On 12/28/2024 11:24 AM, Tim Rentsch wrote:
BGB <cr88192@gmail.com> writes:
On 12/23/2024 3:18 PM, Tim Rentsch wrote:
>
Michael S <already5chosen@yahoo.com> writes:
>
On Mon, 23 Dec 2024 09:46:46 +0100
David Brown <david.brown@hesbynett.no> wrote:
>
And Tim did not rule out using the standard library,
>
Are you sure?
>
I explicitly called out setjmp and longjmp as being excluded.

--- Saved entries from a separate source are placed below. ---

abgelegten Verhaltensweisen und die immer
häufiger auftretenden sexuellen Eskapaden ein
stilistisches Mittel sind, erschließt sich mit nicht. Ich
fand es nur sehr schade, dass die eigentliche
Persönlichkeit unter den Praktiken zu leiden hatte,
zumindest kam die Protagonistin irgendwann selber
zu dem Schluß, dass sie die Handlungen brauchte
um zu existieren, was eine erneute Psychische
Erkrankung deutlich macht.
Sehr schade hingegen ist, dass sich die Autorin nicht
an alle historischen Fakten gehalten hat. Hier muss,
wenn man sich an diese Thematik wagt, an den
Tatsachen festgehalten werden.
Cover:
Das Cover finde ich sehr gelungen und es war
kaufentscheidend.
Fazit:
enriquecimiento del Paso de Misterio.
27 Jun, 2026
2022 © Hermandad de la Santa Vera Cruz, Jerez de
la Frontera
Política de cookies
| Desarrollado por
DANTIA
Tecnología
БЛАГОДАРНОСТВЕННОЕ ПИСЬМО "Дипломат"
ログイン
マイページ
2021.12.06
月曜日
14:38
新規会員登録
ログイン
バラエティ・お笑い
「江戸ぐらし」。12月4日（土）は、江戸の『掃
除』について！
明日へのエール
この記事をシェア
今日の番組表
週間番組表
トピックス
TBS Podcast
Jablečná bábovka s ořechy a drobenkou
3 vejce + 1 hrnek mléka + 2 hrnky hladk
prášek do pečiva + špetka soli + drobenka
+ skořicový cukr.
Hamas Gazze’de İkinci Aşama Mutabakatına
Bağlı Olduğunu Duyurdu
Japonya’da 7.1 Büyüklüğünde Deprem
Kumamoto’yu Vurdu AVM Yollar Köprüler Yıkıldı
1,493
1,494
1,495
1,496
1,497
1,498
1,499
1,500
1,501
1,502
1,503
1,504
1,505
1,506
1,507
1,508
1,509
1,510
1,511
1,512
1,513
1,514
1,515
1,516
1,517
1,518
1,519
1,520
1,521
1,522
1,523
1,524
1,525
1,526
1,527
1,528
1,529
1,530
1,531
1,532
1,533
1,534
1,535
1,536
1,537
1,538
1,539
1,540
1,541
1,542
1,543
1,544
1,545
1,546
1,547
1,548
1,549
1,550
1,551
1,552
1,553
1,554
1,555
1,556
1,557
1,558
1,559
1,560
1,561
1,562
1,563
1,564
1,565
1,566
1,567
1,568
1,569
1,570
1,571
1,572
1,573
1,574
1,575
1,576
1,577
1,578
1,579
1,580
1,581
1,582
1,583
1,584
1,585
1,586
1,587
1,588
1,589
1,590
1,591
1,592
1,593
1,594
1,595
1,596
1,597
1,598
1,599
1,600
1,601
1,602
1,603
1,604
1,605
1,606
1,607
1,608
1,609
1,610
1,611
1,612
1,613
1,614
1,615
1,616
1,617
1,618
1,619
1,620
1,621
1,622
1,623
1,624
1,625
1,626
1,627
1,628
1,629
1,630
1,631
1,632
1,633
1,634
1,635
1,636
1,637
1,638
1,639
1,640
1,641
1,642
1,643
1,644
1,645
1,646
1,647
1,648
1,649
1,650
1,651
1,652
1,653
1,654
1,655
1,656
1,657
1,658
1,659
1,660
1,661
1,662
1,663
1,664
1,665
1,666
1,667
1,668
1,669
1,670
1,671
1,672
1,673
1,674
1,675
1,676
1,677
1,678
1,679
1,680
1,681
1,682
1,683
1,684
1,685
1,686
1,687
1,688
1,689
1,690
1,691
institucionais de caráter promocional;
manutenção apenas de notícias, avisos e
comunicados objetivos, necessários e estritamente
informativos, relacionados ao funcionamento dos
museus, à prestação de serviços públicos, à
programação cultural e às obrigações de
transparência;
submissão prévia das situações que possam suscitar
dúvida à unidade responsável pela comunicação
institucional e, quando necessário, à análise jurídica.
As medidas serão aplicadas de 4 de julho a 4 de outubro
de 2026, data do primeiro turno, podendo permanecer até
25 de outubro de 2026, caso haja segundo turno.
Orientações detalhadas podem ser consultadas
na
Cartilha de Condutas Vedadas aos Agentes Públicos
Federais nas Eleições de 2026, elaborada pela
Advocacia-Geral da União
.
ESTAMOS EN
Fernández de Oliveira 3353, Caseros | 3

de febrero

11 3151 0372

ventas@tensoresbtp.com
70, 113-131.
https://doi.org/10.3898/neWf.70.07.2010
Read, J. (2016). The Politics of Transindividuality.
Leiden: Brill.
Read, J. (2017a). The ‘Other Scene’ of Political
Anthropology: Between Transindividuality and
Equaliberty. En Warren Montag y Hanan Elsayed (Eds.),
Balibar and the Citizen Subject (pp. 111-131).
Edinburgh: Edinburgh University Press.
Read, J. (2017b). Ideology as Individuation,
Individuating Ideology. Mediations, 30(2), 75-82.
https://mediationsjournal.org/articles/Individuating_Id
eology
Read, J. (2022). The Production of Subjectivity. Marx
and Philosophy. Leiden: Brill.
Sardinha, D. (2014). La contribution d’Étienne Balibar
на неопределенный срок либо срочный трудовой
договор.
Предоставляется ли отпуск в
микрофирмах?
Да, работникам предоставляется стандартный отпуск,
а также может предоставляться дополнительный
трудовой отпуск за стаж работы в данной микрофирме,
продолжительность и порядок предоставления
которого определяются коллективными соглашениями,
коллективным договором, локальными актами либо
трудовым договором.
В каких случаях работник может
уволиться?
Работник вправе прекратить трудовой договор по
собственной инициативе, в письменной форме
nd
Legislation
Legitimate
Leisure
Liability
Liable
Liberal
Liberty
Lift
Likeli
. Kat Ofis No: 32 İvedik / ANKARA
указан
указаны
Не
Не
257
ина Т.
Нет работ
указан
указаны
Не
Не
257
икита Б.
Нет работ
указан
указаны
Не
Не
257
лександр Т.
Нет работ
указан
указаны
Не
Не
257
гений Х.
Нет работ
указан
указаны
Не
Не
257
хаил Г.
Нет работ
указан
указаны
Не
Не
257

Based on that, it's reasonable to infer the rest of the
standard library is allowed.
>
Furthermore I don't think it matters. Except for a very small
set of functions -- eg, fopen, fgetc, fputc, malloc, free --
everything else in the standard library either isn't important
for Turing Completeness or can be synthesized from the base
set. The functionality of fprintf(), for example, can be
implemented on top of fputc and non-library language features.
>
If I were to choose a set of primitive functions, probably:
malloc/free and/or realloc
could define, say:
malloc(sz) => realloc(NULL, sz)
free(ptr) => realloc(ptr, 0)
Maybe _msize and _mtag/..., but this is non-standard.
With _msize, can implement realloc on top of malloc/free.
>
For basic IO:
fopen, fclose, fseek, fread, fwrite
>
printf could be implemented on top of vsnprintf and fputs
fputs can be implemented on top of fwrite (via strlen).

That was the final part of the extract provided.